Retention for removed VMs is another trap. The "Remove deleted items data after" setting controls what happens when a VM disappears from a job's scope. By default, this option is disabled, which means Veeam keeps the backup data forever. That sounds safe until someone enables it and sets a short retention period. If an admin enables it and sets it to 1 day, the backup files are deleted on the next job run after the VM disappears from scope. A VM migration that removes and re-adds a VM to inventory can silently trigger this. Veeam recommends setting this to at least 7 days. In practice, 30 days is safer for any environment where VM migrations are common.
Triage
- 1Stop the backup job that performed the deletion immediately. Right-click the job in the VBR console and select Disable. Do not let it run again until you understand what happened. Another run with the same (wrong) retention settings will delete more restore points.
- 2Identify what was deleted and when. Open Home in the VBR console. In the left pane, expand Backups. Select the backup in question. The right pane shows available restore points. Compare this to what you expected to have. Note the dates of available restore points and the gap.
- 3Check the repository for orphaned files. Navigate to Backup Infrastructure, then Backup Repositories. Right-click the repository and select Rescan. After the rescan completes, go to Home and check under Backups, Disk (Orphaned). Files that VBR deleted from its database but that still exist on disk appear here. This is rare but can happen when a deletion is interrupted.

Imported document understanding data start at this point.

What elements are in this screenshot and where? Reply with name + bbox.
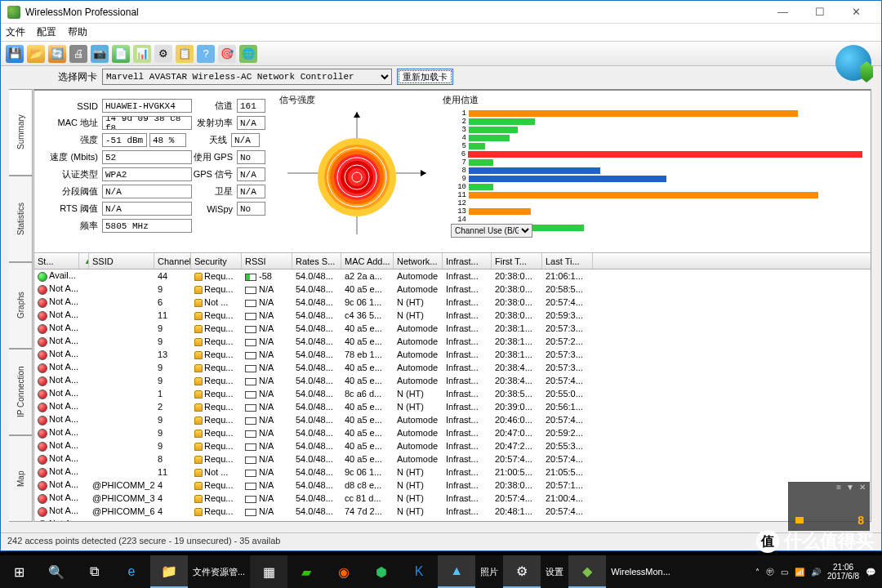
table-row[interactable]: Not A...2Requ...N/A54.0/48...40 a5 e...N… — [34, 400, 871, 413]
col-rssi[interactable]: RSSI — [242, 253, 292, 269]
table-row[interactable]: Not A...9Requ...N/A54.0/48...40 a5 e...A… — [34, 361, 871, 374]
table-row[interactable]: Not A...@PHICOMM_204Requ...N/A54.0/48...… — [34, 479, 871, 492]
taskview-icon[interactable]: ⧉ — [75, 555, 113, 588]
float-down-icon[interactable]: ▼ — [846, 483, 854, 494]
wechat-icon[interactable]: ▰ — [287, 555, 325, 588]
lock-icon — [194, 351, 203, 359]
col-ch[interactable]: Channel — [154, 253, 191, 269]
table-row[interactable]: Not A...@PHICOMM_714Requ...N/A54.0/48...… — [34, 518, 871, 521]
tray-ime-icon[interactable]: ㊥ — [766, 566, 774, 577]
system-tray[interactable]: ˄ ㊥ ▭ 📶 🔊 21:06 2017/6/8 💬 — [755, 563, 882, 581]
photos-icon[interactable]: ▲ — [438, 555, 475, 588]
lock-icon — [194, 273, 203, 281]
col-st[interactable]: St... — [34, 253, 79, 269]
col-mac[interactable]: MAC Add... — [341, 253, 394, 269]
refresh-icon[interactable]: 🔄 — [48, 45, 66, 63]
web-icon[interactable]: 🌐 — [239, 45, 257, 63]
tray-wifi-icon[interactable]: 📶 — [795, 568, 804, 577]
taskbar-explorer-label[interactable]: 文件资源管... — [188, 566, 250, 578]
target-icon[interactable]: 🎯 — [218, 45, 236, 63]
table-row[interactable]: Not A...9Requ...N/A54.0/48...40 a5 e...A… — [34, 335, 871, 348]
explorer-icon[interactable]: 📁 — [150, 555, 188, 588]
tab-summary[interactable]: Summary — [9, 89, 33, 176]
tab-ipconnection[interactable]: IP Connection — [9, 349, 33, 435]
tray-notif-icon[interactable]: 💬 — [866, 568, 875, 577]
reload-button[interactable]: 重新加载卡 — [397, 69, 453, 85]
table-row[interactable]: Not A...9Requ...N/A54.0/48...40 a5 e...A… — [34, 413, 871, 426]
export-icon[interactable]: 📊 — [133, 45, 151, 63]
table-row[interactable]: Not A...11Not ...N/A54.0/48...9c 06 1...… — [34, 466, 871, 479]
taskbar-app-label[interactable]: WirelessMon... — [606, 567, 675, 577]
lock-icon — [194, 364, 203, 372]
table-row[interactable]: Not A...6Not ...N/A54.0/48...9c 06 1...N… — [34, 296, 871, 309]
search-icon[interactable]: 🔍 — [38, 555, 75, 588]
float-menu-icon[interactable]: ≡ — [836, 483, 841, 494]
channel-mode-select[interactable]: Channel Use (B/G) — [451, 224, 532, 238]
menu-file[interactable]: 文件 — [6, 25, 25, 39]
table-row[interactable]: Not A...1Requ...N/A54.0/48...8c a6 d...N… — [34, 387, 871, 400]
channel-bar-6: 6 — [451, 150, 862, 158]
capture-icon[interactable]: 📷 — [91, 45, 109, 63]
table-row[interactable]: Not A...9Requ...N/A54.0/48...40 a5 e...A… — [34, 439, 871, 452]
titlebar[interactable]: WirelessMon Professional — ☐ ✕ — [1, 1, 881, 24]
start-button[interactable]: ⊞ — [0, 555, 38, 588]
tray-volume-icon[interactable]: 🔊 — [811, 568, 821, 577]
minimize-button[interactable]: — — [764, 1, 801, 24]
app1-icon[interactable]: ▦ — [250, 555, 287, 588]
kugou-icon[interactable]: K — [400, 555, 438, 588]
table-row[interactable]: Not A...@PHICOMM_384Requ...N/A54.0/48...… — [34, 492, 871, 505]
fields-left: SSIDHUAWEI-HVGKX4信道161MAC 地址14 9d 09 38 … — [42, 97, 271, 235]
save-icon[interactable]: 💾 — [6, 45, 24, 63]
evernote-icon[interactable]: ⬢ — [363, 555, 400, 588]
pot-icon[interactable]: ◉ — [325, 555, 363, 588]
table-row[interactable]: Not A...11Requ...N/A54.0/48...c4 36 5...… — [34, 309, 871, 322]
taskbar-settings-label[interactable]: 设置 — [541, 566, 568, 578]
table-row[interactable]: Not A...9Requ...N/A54.0/48...40 a5 e...A… — [34, 426, 871, 439]
help-icon[interactable]: ? — [197, 45, 215, 63]
table-row[interactable]: Not A...8Requ...N/A54.0/48...40 a5 e...A… — [34, 452, 871, 466]
grid-body[interactable]: Avail...44Requ...-5854.0/48...a2 2a a...… — [34, 270, 871, 521]
float-overlay[interactable]: ≡▼✕ 8 — [788, 482, 870, 531]
tray-up-icon[interactable]: ˄ — [755, 568, 760, 577]
maximize-button[interactable]: ☐ — [801, 1, 838, 24]
close-button[interactable]: ✕ — [838, 1, 875, 24]
signal-icon — [245, 365, 256, 372]
col-inf[interactable]: Infrast... — [443, 253, 492, 269]
tray-date[interactable]: 2017/6/8 — [827, 572, 859, 581]
menu-config[interactable]: 配置 — [37, 25, 56, 39]
table-row[interactable]: Not A...9Requ...N/A54.0/48...40 a5 e...A… — [34, 322, 871, 335]
table-row[interactable]: Not A...9Requ...N/A54.0/48...40 a5 e...A… — [34, 374, 871, 387]
tab-statistics[interactable]: Statistics — [9, 176, 33, 262]
tab-graphs[interactable]: Graphs — [9, 262, 33, 349]
table-row[interactable]: Not A...9Requ...N/A54.0/48...40 a5 e...A… — [34, 283, 871, 296]
col-sec[interactable]: Security — [191, 253, 242, 269]
lock-icon — [194, 416, 203, 425]
globe-logo-icon — [835, 45, 871, 81]
col-sp[interactable]: ▲ — [79, 253, 89, 269]
wirelessmon-taskbar-icon[interactable]: ◆ — [568, 555, 606, 588]
settings-icon[interactable]: ⚙ — [503, 555, 541, 588]
col-ssid[interactable]: SSID — [89, 253, 154, 269]
log-icon[interactable]: 📄 — [112, 45, 130, 63]
config-icon[interactable]: ⚙ — [154, 45, 172, 63]
tab-map[interactable]: Map — [9, 435, 33, 522]
table-row[interactable]: Avail...44Requ...-5854.0/48...a2 2a a...… — [34, 270, 871, 283]
nic-select[interactable]: Marvell AVASTAR Wireless-AC Network Cont… — [102, 69, 392, 85]
signal-icon — [245, 391, 256, 399]
menu-help[interactable]: 帮助 — [68, 25, 87, 39]
open-icon[interactable]: 📂 — [27, 45, 45, 63]
table-row[interactable]: Not A...13Requ...N/A54.0/48...78 eb 1...… — [34, 348, 871, 361]
col-rates[interactable]: Rates S... — [292, 253, 341, 269]
col-net[interactable]: Network... — [394, 253, 443, 269]
float-close-icon[interactable]: ✕ — [859, 483, 866, 494]
taskbar-photos-label[interactable]: 照片 — [475, 566, 503, 578]
print-icon[interactable]: 🖨 — [69, 45, 87, 63]
tray-battery-icon[interactable]: ▭ — [781, 568, 788, 577]
col-lt[interactable]: Last Ti... — [542, 253, 593, 269]
edge-icon[interactable]: e — [113, 555, 150, 588]
tray-time[interactable]: 21:06 — [827, 563, 859, 572]
table-row[interactable]: Not A...@PHICOMM_604Requ...N/A54.0/48...… — [34, 505, 871, 518]
clipboard-icon[interactable]: 📋 — [176, 45, 194, 63]
col-ft[interactable]: First T... — [492, 253, 542, 269]
taskbar[interactable]: ⊞ 🔍 ⧉ e 📁 文件资源管... ▦ ▰ ◉ ⬢ K ▲ 照片 ⚙ 设置 ◆… — [0, 555, 882, 588]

- 4Check the repository file system directly. SSH or RDP to the repository host and look at the backup directory. If the .vbk or .vib files still exist on disk but VBR does not show them, you can recover them via import. If the files are gone, they are gone.
- 5Check for a backup copy job. If a backup copy job was running against this backup, the copy target may have more restore points than the primary. Open the backup copy job and check its restore point count. This is often the save here.
- 6Check object storage (capacity tier). If the SOBR has a capacity tier pointing at object storage, older restore points that were offloaded may still exist there even if the performance tier copies were deleted. VBR can restore directly from the capacity tier.
- 7Check for a replication job. A replica VM created from the backup may have its own restore points. In the VBR console, go to Home, Replicas. Look for the VM in question.
Recovery Path A: Files on Disk, Not in VBR Database
- 1Confirm the files exist on the repository host. The full backup file (.vbk) must be present. Without the full, the incremental chain (.vib files) cannot be used for restore even if they exist.
- 2In the VBR console, go to Home. On the ribbon, click Import Backup. Browse to the .vbm metadata file for the backup chain. The .vbm is in the same directory as the .vbk file and has the same base name. If the .vbm is missing but the .vbk exists, VBR can still import the .vbk directly. VBR will rebuild the metadata.
- 3After import, the backup appears under Backups, Disk (Imported) in the Home view. Right-click any restore point and perform the required restore operation.
- 4After the restore is complete, fix the retention settings on the original job before re-enabling it. Open the job properties, go to the Storage tab, and set the correct restore points value. Confirm GFS settings are intentional.
Recovery Path B: Restore from Backup Copy or Object Storage
- 1In the VBR console, go to Home. Expand Backups. Look under Disk (the backup copy job target) or under Object Storage (capacity tier). Find the VM you need to restore.
- 2Right-click the restore point and select the appropriate restore type. For a VM restore from a backup copy, the process is identical to restoring from a primary backup. For a capacity tier restore, VBR handles the download from object storage automatically. The process is slower but the steps are the same.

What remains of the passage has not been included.